Bilanzberichtigung aufgrund unterlassener oder vorgenommener Aktivierung, unrichtige Absetzung von Aufwand, Berücksichtigung oder Nichtberücksichtigung von Wirtschaftsgütern oder Verbindlichkeiten.
Die Bilanzberichtigung hat zeitlich in der fehlerhaften Bilanz zu erfolgen. Sofern die fehlerhafte Bilanz in einen Zeitraum fällt, in dem aufgrund der verfahrensrechtlichen Verjährung keine steuerwirksame Berichtigung möglich ist, ist der Fehler, wenn er auch Auswirkungen auf noch nicht verjährte Perioden hat, durch Zu- und Abschläge steuerwirksam zu berichtigen (zur Berücksichtigung des Gesamtgewinns, der über mehrere Perioden entsteht, periodenübergreifender Gesamtgewinn).

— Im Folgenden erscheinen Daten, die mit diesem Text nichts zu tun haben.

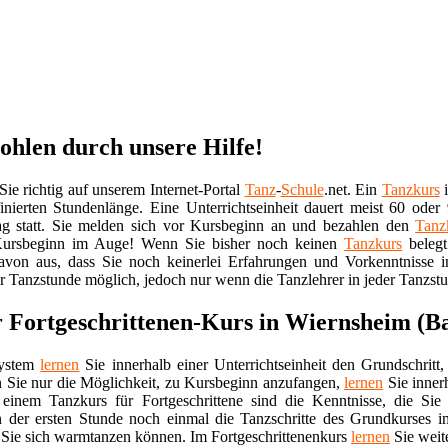
ohlen durch unsere Hilfe!
e richtig auf unserem Internet-Portal
Tanz
-
Schule
.net. Ein
Tanzkurs
i
nierten Stundenlänge. Eine Unterrichtseinheit dauert meist 60 ode
g statt. Sie melden sich vor Kursbeginn an und bezahlen den
Tanz
n Kursbeginn im Auge! Wenn Sie bisher noch keinen
Tanzkurs
belegt
avon aus, dass Sie noch keinerlei Erfahrungen und Vorkenntnisse i
er Tanzstunde möglich, jedoch nur wenn die Tanzlehrer in jeder Tanzst
er Fortgeschrittenen-Kurs in Wiernsheim 
system
lernen
Sie innerhalb einer Unterrichtseinheit den Grundschrit
 Sie nur die Möglichkeit, zu Kursbeginn anzufangen,
lernen
Sie inner
einem Tanzkurs für Fortgeschrittene sind die Kenntnisse, die Si
n der ersten Stunde noch einmal die Tanzschritte des Grundkurses 
 Sie sich warmtanzen können. Im Fortgeschrittenenkurs
lernen
Sie weit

Die Verjährungsfrist beträgt grundsätzlich fünf Jahre und beginnt mit dem Ende des Kalenderjahres, in dem die Steuerschuld entsteht (dazu → 1052). Die Fehlerberichtigung hat dann im ersten zum Zeitpunkt der Bescheiderlassung noch nicht verjährten Veranlagungszeitraum zu erfolgen. Zur verfahrensrechtlichen Bescheidänderung nach § 293b BAO → 1057.

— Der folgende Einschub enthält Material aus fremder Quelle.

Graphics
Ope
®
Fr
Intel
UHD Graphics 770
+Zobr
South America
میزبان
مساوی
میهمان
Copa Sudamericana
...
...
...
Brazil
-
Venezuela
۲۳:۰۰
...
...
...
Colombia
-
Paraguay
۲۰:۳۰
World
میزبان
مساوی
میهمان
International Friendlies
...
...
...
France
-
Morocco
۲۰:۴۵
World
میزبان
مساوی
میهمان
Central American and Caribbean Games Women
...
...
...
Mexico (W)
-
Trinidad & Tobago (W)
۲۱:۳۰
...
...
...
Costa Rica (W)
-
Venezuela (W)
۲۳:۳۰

Ein Herstellungsaufwand von EUR 100.000 wurde im Jahr 1 sofort abgesetzt, anstelle der Verteilung über 10 Jahre (EUR 10.000 pro Jahr). Der Fehler wird im Jahr 3 entdeckt und kann, weil noch keine Verjährung eingetreten ist, steuerwirksam rückwirkend in den S. 164Vorbilanzen berücksichtigt werden. Wird der Fehler erst im Jahr 7 entdeckt, dann ist das Jahr 1 bereits verjährt (Annahme Verjährung mit Ende Jahr 6). Im ersten noch nicht verjährten Jahr 2 würde der Restbuchwert bei korrekter Behandlung zu Beginn EUR 90.000 betragen, dieser Betrag ist anzusetzen und im Jahr 2 und den folgenden Jahren entsprechend abzusetzen. Für dieses Jahr 2 ist für die Vergangenheit zum Ausgleich gleichzeitig ein Gewinnzuschlag von EUR 90.000 anzusetzen (Fehlerkorrektur des verjährten Jahres).

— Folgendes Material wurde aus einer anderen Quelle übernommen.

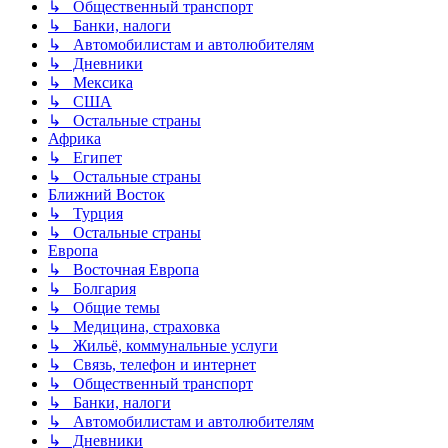
↳ Общественный транспорт
↳ Банки, налоги
↳ Автомобилистам и автолюбителям
↳ Дневники
↳ Мексика
↳ США
↳ Остальные страны
Африка
↳ Египет
↳ Остальные страны
Ближний Восток
↳ Турция
↳ Остальные страны
Европа
↳ Восточная Европа
↳ Болгария
↳ Общие темы
↳ Медицина, страховка
↳ Жильё, коммунальные услуги
↳ Связь, телефон и интернет
↳ Общественный транспорт
↳ Банки, налоги
↳ Автомобилистам и автолюбителям
↳ Дневники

Eine Rückstellung wäre in einem bereits verjährten Jahr zu bilden, sofern der Grund für die Rückstellung aktuell noch besteht. Im ersten noch nicht verjährten Jahr ist die Rückstellung einzustellen und gleichzeitig ein Verlustabschlag in Höhe des Rückstellungsbetrags vorzunehmen.
Keine Änderung bei verjährten Perioden ohne Auswirkung auf nicht verjährte Perioden: Eine Betriebsausgabe wurde in einem bereits verjährten Jahr vollständig abgezogen, obwohl ein Abzugsverbot bestand. Eine Änderung hat nicht zu erfolgen, weil der Fehler keine Auswirkungen auf noch nicht verjährte Jahre hat.
249
Berichtigungen beim Zu- und Abflussprinzip
Bei § 4 Abs 3 Ermittlern und Überschussrechnern ist bei Einkünften aus Vermietung und Verpachtung mangels Bilanz keine Bilanzänderung oder Bilanzberichtigung vorzunehmen. Die Berichtigung erfolgt in der fehlerhaften Steuererklärung. Sofern die Berichtigung in einem verjährten Veranlagungsjahr vorzunehmen wäre, ist die Berichtigung durch steuerwirksame Zu- und Abschläge durchzuführen, sofern der Fehler nicht in verjährte Jahre reicht (§§ 4 Abs 3, 28 Abs 7).
Fehler hinsichtlich der Absetzung für Abnutzung können durch Zu- und Abschläge auch bei der Einnahmen-Ausgaben-Rechnung und der Ermittlung der Einkünfte aus Vermietung und Verpachtung berücksichtigt werden.